曽野さんコラム:反発相次ぐ…「人種住み分け憎悪生む」

毎日新聞 2015年02月21日 07時10分

産経新聞に掲載された曽野氏のコラムを巡る動き
産経新聞に掲載された曽野氏のコラムを巡る動き

 作家の曽野綾子氏が人種による住み分けを提唱するコラムを書いたことが波紋を広げている。1948年から91年までアパルトヘイト(人種隔離)政策を推進した南アフリカ共和国の駐日大使は、掲載した産経新聞に「アパルトヘイトを許容するもの」と抗議し、日本に住む外国の人々からは「憎しみの感情を生み出す」などと反発の声が出ている。【青島顕、斎川瞳】

 きっかけは、産経11日朝刊の「労働力不足と移民」と題したコラム。曽野氏は今後の日本には労働移民が必要だと説いた上で、居住区について「白人、アジア人、黒人というふうに分けて住む方がいい」などと書いた。これに対し、南アフリカのモハウ・ペコ駐日大使は「アパルトヘイトを許容し、美化した」と反応。

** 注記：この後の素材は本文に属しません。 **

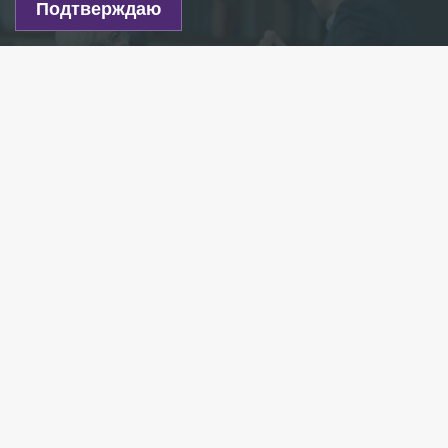
Подтверждаю
Фото: vk.com/bdtspb
Есть новость?
Присылайте
сюда!
Читайте нас в мессенджере Max!
Народная артистка СССР Алиса Фрейндлих снова
стала прабабушкой. Её внучка, Анна Тарасова,
родила ребёнка вчера вечером, в День Победы.
Счастливой новостью женщина поделилась
в соцсетях.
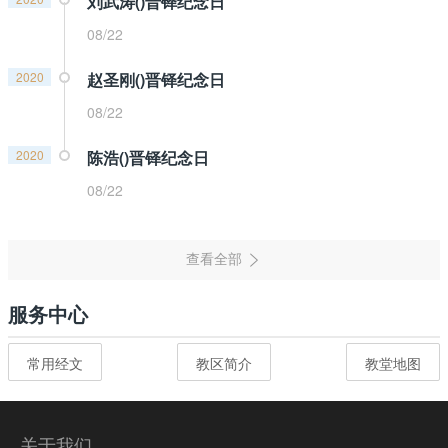
刘武涛()晋铎纪念日
08/22
2020
赵圣刚()晋铎纪念日
08/22
2020
陈浩()晋铎纪念日
08/22
服务中心
常用经文
教区简介
教堂地图
关于我们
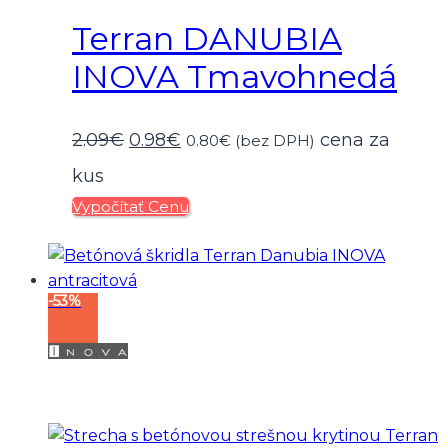
Terran DANUBIA
INOVA Tmavohnedá
Pôvodná
Aktuálna
2.09
€
0.98
€
cena za
0.80
€
(bez DPH)
cena
cena
kus
Vypočítať Cenu
bola:
je:
2.09€.
0.98€.
-53%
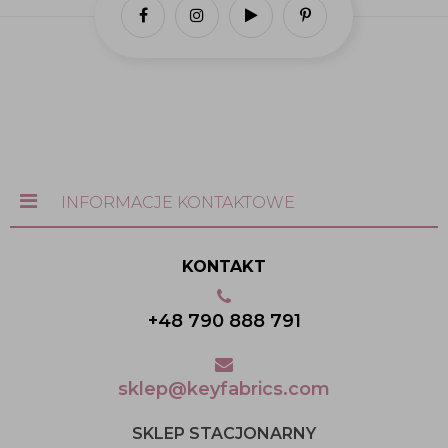
INFORMACJE KONTAKTOWE
KONTAKT
+48 790 888 791
sklep@keyfabrics.com
SKLEP STACJONARNY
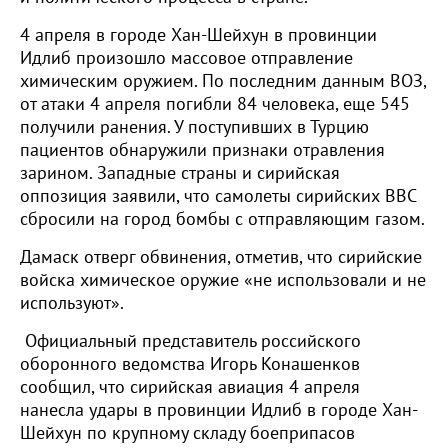
4 апреля в городе Хан-Шейхун в провинции
Идлиб произошло массовое отправление
химическим оружием. По последним данным ВОЗ,
от атаки 4 апреля погибли 84 человека, еще 545
получили ранения. У поступивших в Турцию
пациентов обнаружили признаки отравления
зарином. Западные страны и сирийская
оппозиция заявили, что самолеты сирийских ВВС
сбросили на город бомбы с отправляющим газом.
Дамаск отверг обвинения, отметив, что сирийские
войска химическое оружие «не использовали и не
используют».
Официальный представитель российского
оборонного ведомства Игорь Конашенков
сообщил, что сирийская авиация 4 апреля
нанесла удары в провинции Идлиб в городе Хан-
Шейхун по крупному складу боеприпасов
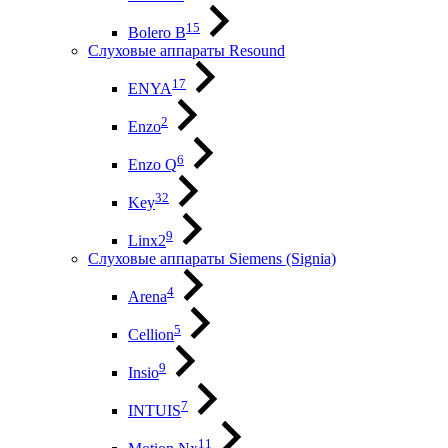
15
Bolero B
Слуховые аппараты Resound
17
ENYA
2
Enzo
6
Enzo Q
32
Key
9
Linx2
Слуховые аппараты Siemens (Signia)
4
Arena
5
Cellion
9
Insio
7
INTUIS
11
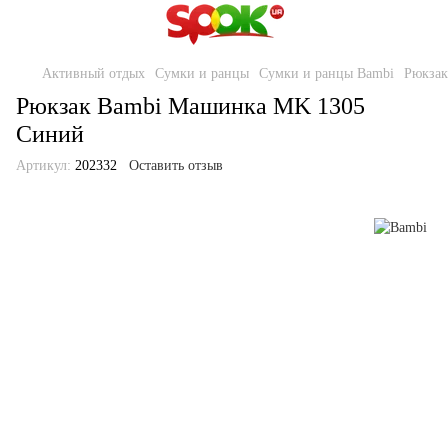
Активный отдых
Сумки и ранцы
Сумки и ранцы Bambi
Рюкза
Рюкзак Bambi Машинка MK 1305
Синий
Артикул:
202332
Оставить отзыв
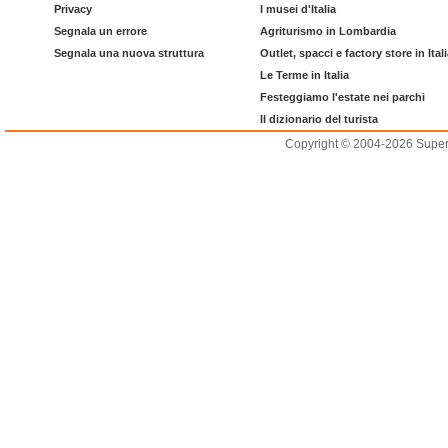
Privacy
I musei d'Italia
Segnala un errore
Agriturismo in Lombardia
Segnala una nuova struttura
Outlet, spacci e factory store in Ital
Le Terme in Italia
Festeggiamo l'estate nei parchi
Il dizionario del turista
Copyright © 2004-2026 Supero L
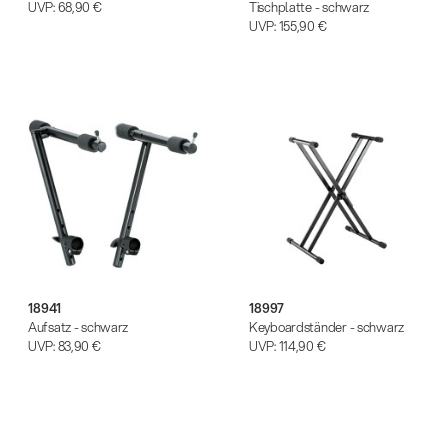
UVP:
68,90 €
Tischplatte - schwarz
UVP:
155,90 €
18941
18997
Aufsatz - schwarz
Keyboardständer - schwarz
UVP:
83,90 €
UVP:
114,90 €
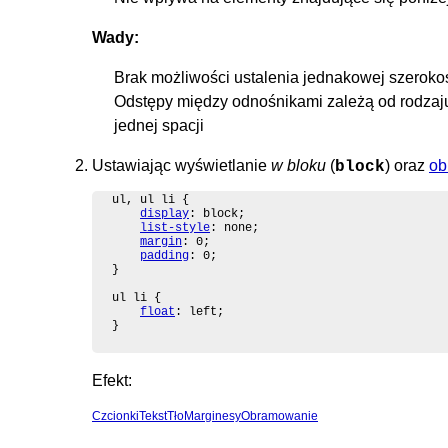
Wady:
Brak możliwości ustalenia jednakowej szerokośc
Odstępy między odnośnikami zależą od rodzaju 
jednej spacji
Ustawiając wyświetlanie
w bloku
(
) oraz
ob
block
ul, ul li {

display
: block;

list-style
: none;

margin
: 0;

padding
: 0;

}

ul li {

float
: left;

}
Efekt:
Czcionki
Tekst
Tło
Marginesy
Obramowanie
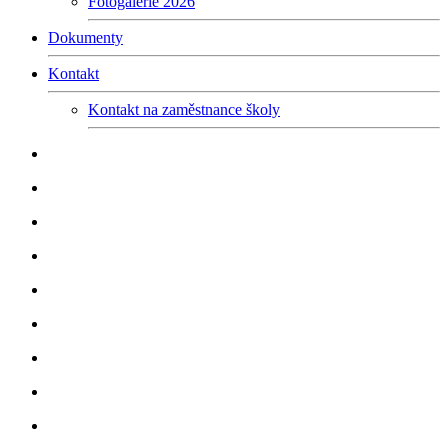
Fotogalerie 2026
Dokumenty
Kontakt
Kontakt na zaměstnance školy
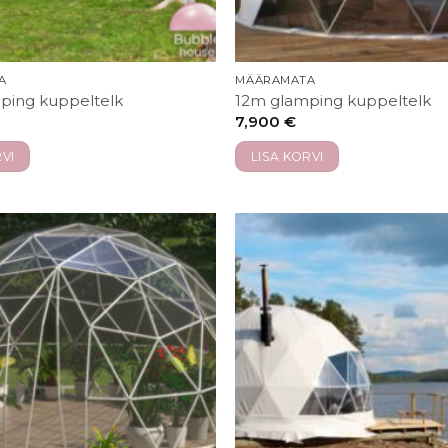
A
MÄÄRAMATA
ping kuppeltelk
12m glamping kuppeltelk
7,900
€
VI
LISA KORVI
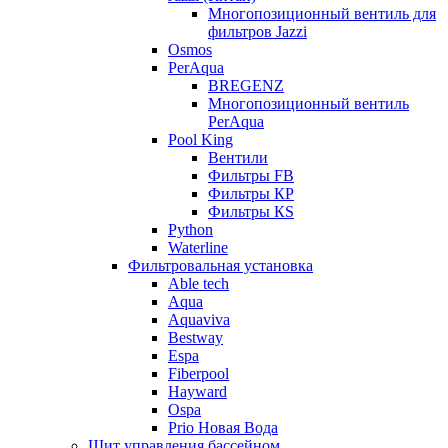
Многопозиционный вентиль для
фильтров Jazzi
Osmos
PerAqua
BREGENZ
Многопозиционный вентиль
PerAqua
Pool King
Вентили
Фильтры FB
Фильтры КP
Фильтры КS
Python
Waterline
Фильтровальная установка
Able tech
Aqua
Aquaviva
Bestway
Espa
Fiberpool
Hayward
Ospa
Prio Новая Вода
Щит управления бассейном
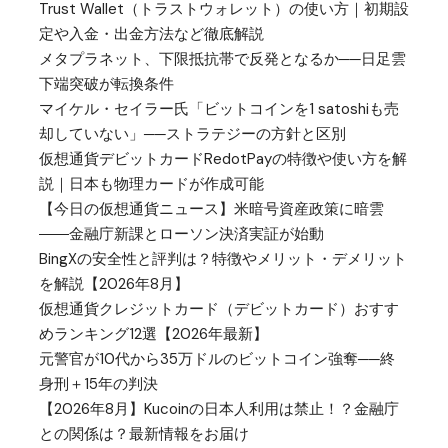
Trust Wallet（トラストウォレット）の使い方｜初期設
定や入金・出金方法など徹底解説
メタプラネット、下限抵抗帯で反発となるか──日足雲
下端突破が転換条件
マイケル・セイラー氏「ビットコインを1 satoshiも売
却していない」──ストラテジーの方針と区別
仮想通貨デビットカードRedotPayの特徴や使い方を解
説｜日本も物理カードが作成可能
【今日の仮想通貨ニュース】米暗号資産政策に暗雲
――金融庁新課とローソン決済実証が始動
BingXの安全性と評判は？特徴やメリット・デメリット
を解説【2026年8月】
仮想通貨クレジットカード（デビットカード）おすす
めランキング12選【2026年最新】
元警官が10代から35万ドルのビットコイン強奪──終
身刑＋15年の判決
【2026年8月】Kucoinの日本人利用は禁止！？金融庁
との関係は？最新情報をお届け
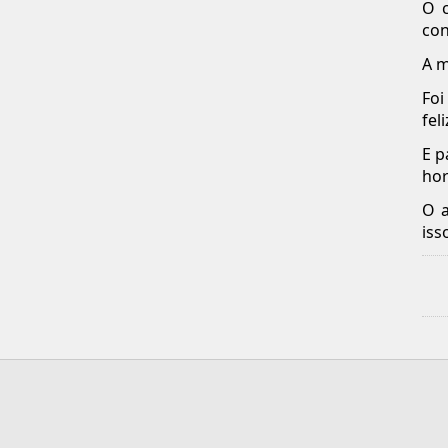
O 
con
A m
Foi
feli
E p
hor
O a
iss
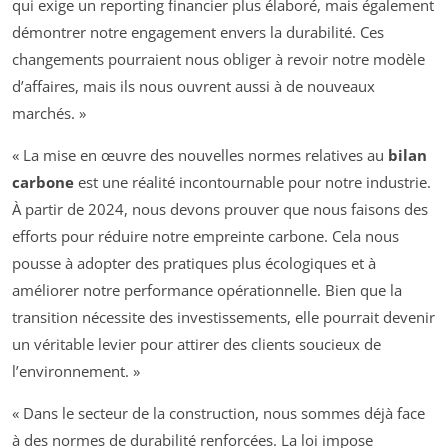
qui exige un reporting financier plus élaboré, mais également
démontrer notre engagement envers la durabilité. Ces
changements pourraient nous obliger à revoir notre modèle
d’affaires, mais ils nous ouvrent aussi à de nouveaux
marchés. »
« La mise en œuvre des nouvelles normes relatives au
bilan
carbone
est une réalité incontournable pour notre industrie.
À partir de 2024, nous devons prouver que nous faisons des
efforts pour réduire notre empreinte carbone. Cela nous
pousse à adopter des pratiques plus écologiques et à
améliorer notre performance opérationnelle. Bien que la
transition nécessite des investissements, elle pourrait devenir
un véritable levier pour attirer des clients soucieux de
l’environnement. »
« Dans le secteur de la construction, nous sommes déjà face
à des normes de durabilité renforcées. La loi impose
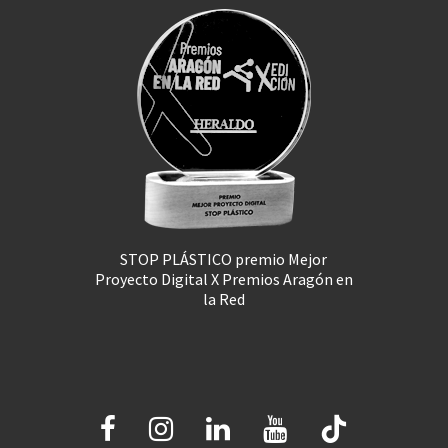
STOP PLÁSTICO premio Mejor
Proyecto Digital X Premios Aragón en
la Red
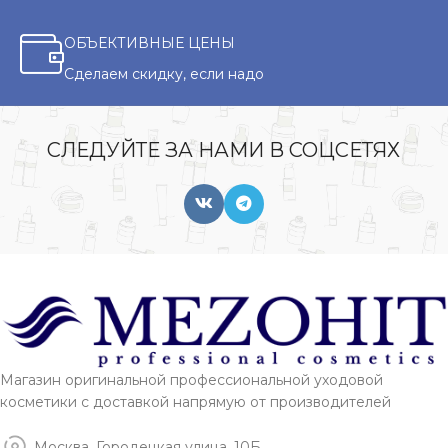
ОБЪЕКТИВНЫЕ ЦЕНЫ
Сделаем скидку, если надо
СЛЕДУЙТЕ ЗА НАМИ В СОЦСЕТЯХ
Магазин оригинальной профессиональной уходовой
косметики с доставкой напрямую от производителей
Москва, Городецкая улица, 10Б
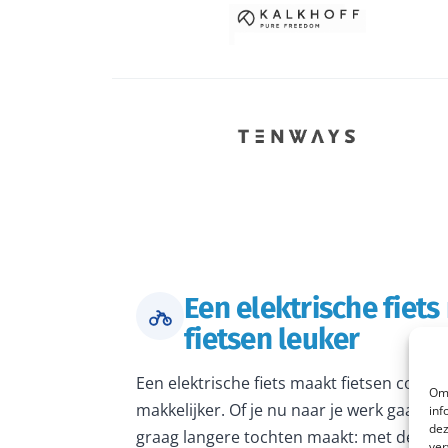
Een elektrische fiet
fietsen leuker
Een elektrische fiets maakt fietsen comfo
Om 
makkelijker. Of je nu naar je werk gaat, 
inf
dez
graag langere tochten maakt: met de juiste
ver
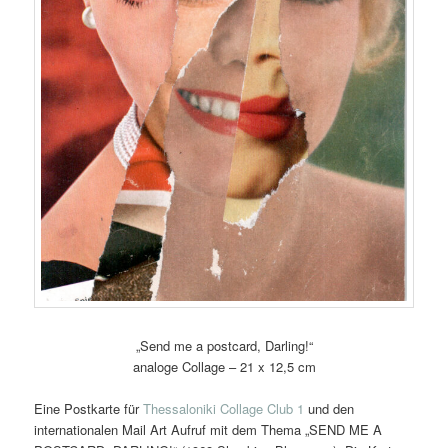
„Send me a postcard, Darling!“
analoge Collage – 21 x 12,5 cm
Eine Postkarte für
Thessaloniki Collage Club 1
und den
internationalen Mail Art Aufruf mit dem Thema „SEND ME A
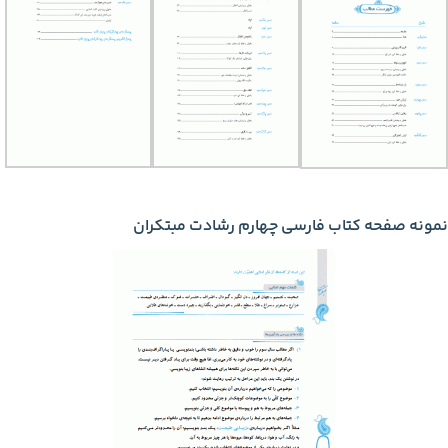
نمونه صفحه کتاب فارسی چهارم رشادت مبتکران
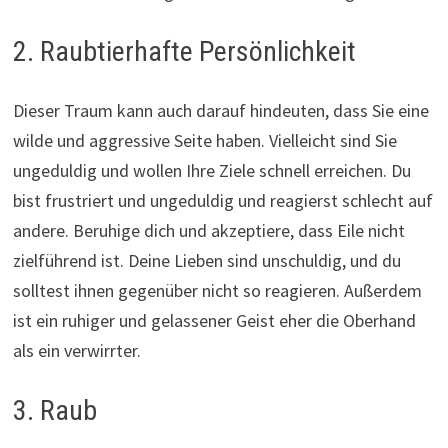
2. Raubtierhafte Persönlichkeit
Dieser Traum kann auch darauf hindeuten, dass Sie eine
wilde und aggressive Seite haben. Vielleicht sind Sie
ungeduldig und wollen Ihre Ziele schnell erreichen. Du
bist frustriert und ungeduldig und reagierst schlecht auf
andere. Beruhige dich und akzeptiere, dass Eile nicht
zielführend ist. Deine Lieben sind unschuldig, und du
solltest ihnen gegenüber nicht so reagieren. Außerdem
ist ein ruhiger und gelassener Geist eher die Oberhand
als ein verwirrter.
3. Raub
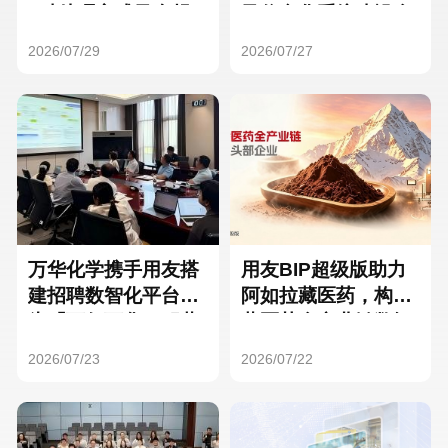
Hong Kong
Macau
3种处理方式及合规
及信息化系统建设全
要点
面启动
2026/07/29
2026/07/27
Taiwan
Global
万华化学携手用友搭
用友BIP超级版助力
建招聘数智化平台，
阿如拉藏医药，构建
为「万亿万华」积蓄
藏医药全产业链数智
核心人才
一体化平台
2026/07/23
2026/07/22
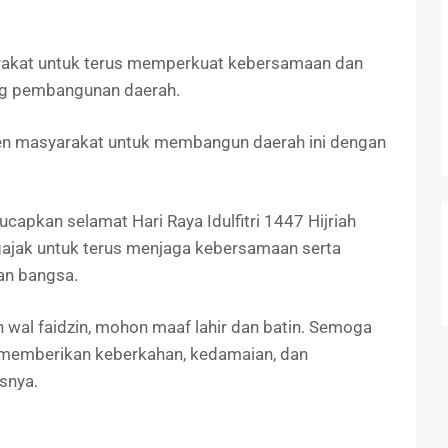
arakat untuk terus memperkuat kebersamaan dan
g pembangunan daerah.
men masyarakat untuk membangun daerah ini dengan
capkan selamat Hari Raya Idulfitri 1447 Hijriah
ajak untuk terus menjaga kebersamaan serta
an bangsa.
zin wal faidzin, mohon maaf lahir dan batin. Semoga
 memberikan keberkahan, kedamaian, dan
snya.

産経に抗議したNPO法人・アフリカ日本協議会は「アパルトヘイトは、一部の集団が、権利を剥奪された他の集団を必要なぶんだけ労働力として利用しつつ、居住区は別に指定して自分たちの生活空間から排除する(中略)システム」と指摘した。

 南太平洋ソロモン諸島出身で東京の大学院に学ぶティモシー・カレさん(31)は褐色の肌に長身。住み分けについて「交流がなくなり、憎しみの感情を生み出す恐れがある」。3年間暮らす大学寮では、外国人と日本人が共に生活しており「互いのよさが分かり、友人もできた。異文化を取り入れることができる」。コラムの内容は知っており、「反対だ」と語った。

 アイルランド出身で英エコノミスト誌東京特派員のデビッド・マクニールさん(49)は「曽野さんは人種で人を分けて考え、個性を否定している。私の息子は私と日本人の妻の間に生まれたが、どの人種に属することになるのか」とコメントした。

 曽野氏は15日の産経朝刊で、「アパルトヘイト政策を日本で行うよう提唱してなどいません」と表明し、毎日新聞に対し、次のような手記(要旨)を寄せた。

      ◇

 南米には、日系人たちが集まって住んでいるコロニア(移住地)が、あちこちにありました。日本にも、自然発生的にできたブラジル人の多い町があると聞いています。しかしいずれも完全に隔離などされていません。そこにいたい人が住み、外国人も自由にその町に出入りして、食物や文化の特殊性を楽しませてもらうわけです。私はそういう形の開放された「自由な別居」があってもいい、と個人的に思っています。